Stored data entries
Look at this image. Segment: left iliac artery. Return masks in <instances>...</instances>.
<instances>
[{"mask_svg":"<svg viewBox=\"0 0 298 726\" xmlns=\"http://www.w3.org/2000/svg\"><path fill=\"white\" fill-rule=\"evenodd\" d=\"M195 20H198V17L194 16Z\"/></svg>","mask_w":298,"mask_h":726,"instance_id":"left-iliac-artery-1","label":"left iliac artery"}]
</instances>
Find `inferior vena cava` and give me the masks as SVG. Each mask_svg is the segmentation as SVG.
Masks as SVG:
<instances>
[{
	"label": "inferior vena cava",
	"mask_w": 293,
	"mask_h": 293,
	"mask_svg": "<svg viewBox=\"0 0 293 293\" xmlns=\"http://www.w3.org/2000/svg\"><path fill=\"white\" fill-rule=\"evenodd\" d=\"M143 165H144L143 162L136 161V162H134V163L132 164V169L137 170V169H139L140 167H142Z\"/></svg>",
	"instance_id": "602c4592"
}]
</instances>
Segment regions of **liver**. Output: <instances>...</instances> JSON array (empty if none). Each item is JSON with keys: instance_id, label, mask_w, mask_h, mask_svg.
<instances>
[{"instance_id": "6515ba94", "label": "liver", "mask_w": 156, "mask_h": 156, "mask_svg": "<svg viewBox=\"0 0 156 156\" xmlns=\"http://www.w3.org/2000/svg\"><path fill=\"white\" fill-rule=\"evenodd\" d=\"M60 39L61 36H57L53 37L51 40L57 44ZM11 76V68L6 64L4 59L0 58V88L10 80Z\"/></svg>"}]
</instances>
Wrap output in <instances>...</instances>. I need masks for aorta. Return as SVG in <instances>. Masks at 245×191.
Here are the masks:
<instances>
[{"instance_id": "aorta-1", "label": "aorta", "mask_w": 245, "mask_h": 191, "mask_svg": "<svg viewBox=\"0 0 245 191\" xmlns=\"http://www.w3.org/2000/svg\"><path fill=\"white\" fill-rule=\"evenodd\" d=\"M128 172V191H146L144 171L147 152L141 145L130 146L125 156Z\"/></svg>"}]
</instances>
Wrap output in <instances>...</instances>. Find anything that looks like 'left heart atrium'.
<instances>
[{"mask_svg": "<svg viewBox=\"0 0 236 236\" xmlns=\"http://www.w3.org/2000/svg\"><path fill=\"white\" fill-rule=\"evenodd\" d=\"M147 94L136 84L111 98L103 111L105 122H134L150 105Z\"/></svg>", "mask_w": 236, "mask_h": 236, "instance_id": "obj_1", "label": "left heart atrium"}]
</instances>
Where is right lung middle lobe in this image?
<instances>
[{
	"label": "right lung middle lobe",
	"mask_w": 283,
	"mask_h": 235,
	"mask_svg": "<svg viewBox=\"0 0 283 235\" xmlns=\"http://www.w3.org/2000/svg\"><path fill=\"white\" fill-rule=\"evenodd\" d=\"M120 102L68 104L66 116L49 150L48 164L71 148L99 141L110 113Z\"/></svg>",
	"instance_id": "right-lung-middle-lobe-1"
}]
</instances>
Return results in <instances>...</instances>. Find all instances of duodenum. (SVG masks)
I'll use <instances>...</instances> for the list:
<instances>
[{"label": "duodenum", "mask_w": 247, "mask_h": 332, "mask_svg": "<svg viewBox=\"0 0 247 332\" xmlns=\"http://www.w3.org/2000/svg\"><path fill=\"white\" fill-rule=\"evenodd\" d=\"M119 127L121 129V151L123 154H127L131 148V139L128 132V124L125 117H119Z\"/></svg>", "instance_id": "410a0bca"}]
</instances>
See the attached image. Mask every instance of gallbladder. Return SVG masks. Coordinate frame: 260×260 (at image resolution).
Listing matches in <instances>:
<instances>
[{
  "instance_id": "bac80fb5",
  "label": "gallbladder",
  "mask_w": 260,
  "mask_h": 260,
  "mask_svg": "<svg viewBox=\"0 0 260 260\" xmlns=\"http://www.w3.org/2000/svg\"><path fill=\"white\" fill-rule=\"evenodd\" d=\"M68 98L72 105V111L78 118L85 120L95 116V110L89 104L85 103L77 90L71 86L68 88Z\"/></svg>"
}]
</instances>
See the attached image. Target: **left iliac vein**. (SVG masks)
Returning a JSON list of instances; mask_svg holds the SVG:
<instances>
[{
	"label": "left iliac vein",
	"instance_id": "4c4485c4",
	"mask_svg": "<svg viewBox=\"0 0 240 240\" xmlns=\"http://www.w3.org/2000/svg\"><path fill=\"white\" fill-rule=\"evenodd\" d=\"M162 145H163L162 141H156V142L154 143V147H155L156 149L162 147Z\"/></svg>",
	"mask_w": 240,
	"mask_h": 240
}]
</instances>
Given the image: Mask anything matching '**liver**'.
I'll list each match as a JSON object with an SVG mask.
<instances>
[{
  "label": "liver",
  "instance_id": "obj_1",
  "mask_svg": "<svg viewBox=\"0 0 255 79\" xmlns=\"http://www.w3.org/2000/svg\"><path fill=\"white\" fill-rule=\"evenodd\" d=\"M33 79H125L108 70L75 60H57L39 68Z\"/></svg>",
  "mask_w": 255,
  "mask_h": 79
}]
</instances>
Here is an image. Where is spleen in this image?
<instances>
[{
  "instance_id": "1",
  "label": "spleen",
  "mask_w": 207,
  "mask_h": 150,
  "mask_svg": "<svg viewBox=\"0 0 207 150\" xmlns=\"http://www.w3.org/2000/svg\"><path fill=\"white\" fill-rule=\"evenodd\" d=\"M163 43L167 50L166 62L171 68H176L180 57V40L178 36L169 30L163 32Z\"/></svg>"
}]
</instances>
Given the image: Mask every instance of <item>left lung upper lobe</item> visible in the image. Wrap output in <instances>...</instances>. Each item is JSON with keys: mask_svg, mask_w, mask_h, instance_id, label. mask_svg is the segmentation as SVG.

BRIEF - For this exercise, output all the data exactly as shown above.

THE ANSWER -
Look at this image. Segment: left iliac artery. Return masks in <instances>...</instances>.
<instances>
[{"mask_svg":"<svg viewBox=\"0 0 298 726\" xmlns=\"http://www.w3.org/2000/svg\"><path fill=\"white\" fill-rule=\"evenodd\" d=\"M195 20H198V17L194 16Z\"/></svg>","mask_w":298,"mask_h":726,"instance_id":"left-iliac-artery-1","label":"left iliac artery"}]
</instances>
Find `inferior vena cava` and give me the masks as SVG. Each mask_svg is the segmentation as SVG.
Masks as SVG:
<instances>
[{
	"label": "inferior vena cava",
	"mask_w": 293,
	"mask_h": 293,
	"mask_svg": "<svg viewBox=\"0 0 293 293\" xmlns=\"http://www.w3.org/2000/svg\"><path fill=\"white\" fill-rule=\"evenodd\" d=\"M143 165H144L143 162L136 161V162H134V163L132 164V169L137 170V169H139L140 167H142Z\"/></svg>",
	"instance_id": "602c4592"
}]
</instances>
Segment regions of **liver**. Output: <instances>...</instances> JSON array (empty if none). Each item is JSON with keys: instance_id, label, mask_w, mask_h, mask_svg.
<instances>
[{"instance_id": "6515ba94", "label": "liver", "mask_w": 156, "mask_h": 156, "mask_svg": "<svg viewBox=\"0 0 156 156\" xmlns=\"http://www.w3.org/2000/svg\"><path fill=\"white\" fill-rule=\"evenodd\" d=\"M60 39L61 36H57L53 37L51 40L57 44ZM11 76V68L6 64L4 59L0 58V88L10 80Z\"/></svg>"}]
</instances>
Wrap output in <instances>...</instances>. I need masks for aorta. Return as SVG in <instances>. Masks at 245×191.
Here are the masks:
<instances>
[{"instance_id": "aorta-1", "label": "aorta", "mask_w": 245, "mask_h": 191, "mask_svg": "<svg viewBox=\"0 0 245 191\" xmlns=\"http://www.w3.org/2000/svg\"><path fill=\"white\" fill-rule=\"evenodd\" d=\"M128 172V191H146L144 171L147 152L141 145L130 146L125 156Z\"/></svg>"}]
</instances>
Wrap output in <instances>...</instances>. Find anything that looks like 'left heart atrium'.
<instances>
[{"mask_svg": "<svg viewBox=\"0 0 236 236\" xmlns=\"http://www.w3.org/2000/svg\"><path fill=\"white\" fill-rule=\"evenodd\" d=\"M147 94L136 84L111 98L103 111L105 122H134L150 105Z\"/></svg>", "mask_w": 236, "mask_h": 236, "instance_id": "obj_1", "label": "left heart atrium"}]
</instances>
Where is right lung middle lobe in this image?
<instances>
[{
	"label": "right lung middle lobe",
	"mask_w": 283,
	"mask_h": 235,
	"mask_svg": "<svg viewBox=\"0 0 283 235\" xmlns=\"http://www.w3.org/2000/svg\"><path fill=\"white\" fill-rule=\"evenodd\" d=\"M120 102L68 104L66 116L49 150L48 164L71 148L99 141L110 113Z\"/></svg>",
	"instance_id": "right-lung-middle-lobe-1"
}]
</instances>
Return results in <instances>...</instances>. Find all instances of duodenum. (SVG masks)
I'll use <instances>...</instances> for the list:
<instances>
[{"label": "duodenum", "mask_w": 247, "mask_h": 332, "mask_svg": "<svg viewBox=\"0 0 247 332\" xmlns=\"http://www.w3.org/2000/svg\"><path fill=\"white\" fill-rule=\"evenodd\" d=\"M119 127L121 129V151L123 154H127L131 148V139L128 132V124L125 117H119Z\"/></svg>", "instance_id": "410a0bca"}]
</instances>
See the attached image. Mask every instance of gallbladder. Return SVG masks. Coordinate frame: 260×260 (at image resolution).
Listing matches in <instances>:
<instances>
[{
  "instance_id": "bac80fb5",
  "label": "gallbladder",
  "mask_w": 260,
  "mask_h": 260,
  "mask_svg": "<svg viewBox=\"0 0 260 260\" xmlns=\"http://www.w3.org/2000/svg\"><path fill=\"white\" fill-rule=\"evenodd\" d=\"M68 98L72 105V111L78 118L85 120L95 116V110L89 104L85 103L77 90L71 86L68 88Z\"/></svg>"
}]
</instances>
See the attached image. Target: **left iliac vein**. (SVG masks)
Returning a JSON list of instances; mask_svg holds the SVG:
<instances>
[{
	"label": "left iliac vein",
	"instance_id": "4c4485c4",
	"mask_svg": "<svg viewBox=\"0 0 240 240\" xmlns=\"http://www.w3.org/2000/svg\"><path fill=\"white\" fill-rule=\"evenodd\" d=\"M162 145H163L162 141H156V142L154 143V147H155L156 149L162 147Z\"/></svg>",
	"mask_w": 240,
	"mask_h": 240
}]
</instances>
Given the image: Mask anything matching '**liver**'.
I'll list each match as a JSON object with an SVG mask.
<instances>
[{
  "label": "liver",
  "instance_id": "obj_1",
  "mask_svg": "<svg viewBox=\"0 0 255 79\" xmlns=\"http://www.w3.org/2000/svg\"><path fill=\"white\" fill-rule=\"evenodd\" d=\"M33 79H125L108 70L75 60H57L39 68Z\"/></svg>",
  "mask_w": 255,
  "mask_h": 79
}]
</instances>
Here is an image. Where is spleen in this image?
<instances>
[{
  "instance_id": "1",
  "label": "spleen",
  "mask_w": 207,
  "mask_h": 150,
  "mask_svg": "<svg viewBox=\"0 0 207 150\" xmlns=\"http://www.w3.org/2000/svg\"><path fill=\"white\" fill-rule=\"evenodd\" d=\"M163 43L167 50L166 62L171 68H176L180 57V40L178 36L169 30L163 32Z\"/></svg>"
}]
</instances>
Given the image: Mask every instance of <item>left lung upper lobe</item> visible in the image. Wrap output in <instances>...</instances>. Each item is JSON with keys: mask_svg, mask_w, mask_h, instance_id, label. mask_svg is the segmentation as SVG.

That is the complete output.